Pulsed electric field promotes the growth metabolism of aerobic denitrifying bacteria Pseudomonas putida W207-14 by improving cell membrane permeability
Published in Environmental Technology, 2023
Fan Wang, Liang Li, Xuejie Li, Xiaomin Hu, Bo Zhang
The most significant GO terms in enrichment analysis were selected as the main node of the directed acyclic graph (DAG), and the associated GO terms were displayed together through the inclusion relation. As shown in Figure 7, pore complex (GO:0046930) was one of the significant final GO terms of up-regulated DEGs at membrane (GO:0016020) Go term branch in cellular component. There were 12 genes up-regulated in pore complex, including 5 genes that have been characterized and 7 genes of hypothetical protein with unknown function (Figure 8, Table 1). These 5 up-regulated genes were all related to membrane porin, involving three genes encoding carbohydrate outer membrane porin (oprB-I, oprB-II, oprB-III), one gene encoding proline-specific outer membrane porin (opdB) and one gene encoding histidine-specific outer membrane porin (opdC). Membrane porin was defined as a transmembrane matrix protein present in the outer membrane of some Gram-negative (G−) bacteria, allowing substances with relatively small molecular weight to pass freely.
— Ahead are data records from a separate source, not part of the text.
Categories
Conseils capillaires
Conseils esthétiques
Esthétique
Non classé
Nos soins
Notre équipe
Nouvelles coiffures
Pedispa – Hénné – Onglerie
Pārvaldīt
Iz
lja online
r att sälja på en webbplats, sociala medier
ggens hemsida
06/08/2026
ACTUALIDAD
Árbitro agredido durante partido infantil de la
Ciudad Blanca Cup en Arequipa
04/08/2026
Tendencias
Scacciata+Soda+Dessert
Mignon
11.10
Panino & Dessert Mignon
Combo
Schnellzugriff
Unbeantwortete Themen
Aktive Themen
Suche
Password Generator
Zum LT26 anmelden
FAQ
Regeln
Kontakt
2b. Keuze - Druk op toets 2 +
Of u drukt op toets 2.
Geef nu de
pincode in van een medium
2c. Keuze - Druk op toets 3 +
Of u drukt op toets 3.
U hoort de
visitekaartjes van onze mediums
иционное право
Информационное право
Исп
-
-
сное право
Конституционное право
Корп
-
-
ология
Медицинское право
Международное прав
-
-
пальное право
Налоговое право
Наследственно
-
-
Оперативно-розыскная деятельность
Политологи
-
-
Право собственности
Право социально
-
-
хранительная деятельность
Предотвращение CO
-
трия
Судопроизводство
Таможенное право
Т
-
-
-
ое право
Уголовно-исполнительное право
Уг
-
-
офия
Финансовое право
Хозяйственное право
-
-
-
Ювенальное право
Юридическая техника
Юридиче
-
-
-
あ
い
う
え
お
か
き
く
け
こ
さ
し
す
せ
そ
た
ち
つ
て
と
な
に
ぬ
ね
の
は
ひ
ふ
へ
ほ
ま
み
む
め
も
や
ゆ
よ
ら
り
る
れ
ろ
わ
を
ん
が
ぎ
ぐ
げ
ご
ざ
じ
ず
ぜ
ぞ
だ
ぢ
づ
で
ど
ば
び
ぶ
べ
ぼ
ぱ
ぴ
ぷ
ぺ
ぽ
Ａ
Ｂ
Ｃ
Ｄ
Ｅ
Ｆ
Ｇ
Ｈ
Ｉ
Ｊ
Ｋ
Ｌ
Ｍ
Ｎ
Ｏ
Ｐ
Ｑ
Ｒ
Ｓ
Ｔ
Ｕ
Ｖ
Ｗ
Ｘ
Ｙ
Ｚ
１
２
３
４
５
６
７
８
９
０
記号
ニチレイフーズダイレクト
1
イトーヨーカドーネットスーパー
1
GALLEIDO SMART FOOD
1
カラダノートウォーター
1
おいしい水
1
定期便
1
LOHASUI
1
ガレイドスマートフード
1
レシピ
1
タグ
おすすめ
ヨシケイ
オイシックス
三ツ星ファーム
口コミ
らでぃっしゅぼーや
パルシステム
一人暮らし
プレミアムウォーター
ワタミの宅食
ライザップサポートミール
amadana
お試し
OpdB and opdC were both specific membrane porin. OprB was described as a carbohydrate-selective membrane porin, which has been associated with the diffusion of carbohydrate. A previous study indicated that oprB would form a glucose-selective porin in the outer membrane of Pseudomonas aeruginosa and promoted the diffusion of glucose into cells [51]. In this study, opdB, opdC, and oprB were highly significant up-regulated, together with another 7 highly expressed hypothetical proteins, which confirmed that PEF could activate the activity of membrane porin. The activation of these membrane porins promoted the formation of protein transport pores, which enabled more specific nutrients to enter the cell through the transport of cell membrane, so as to be better utilized by cell growth metabolism. These findings were consistent with the results of flow cytometry analysis that reversible electroporation improved cell membrane permeability.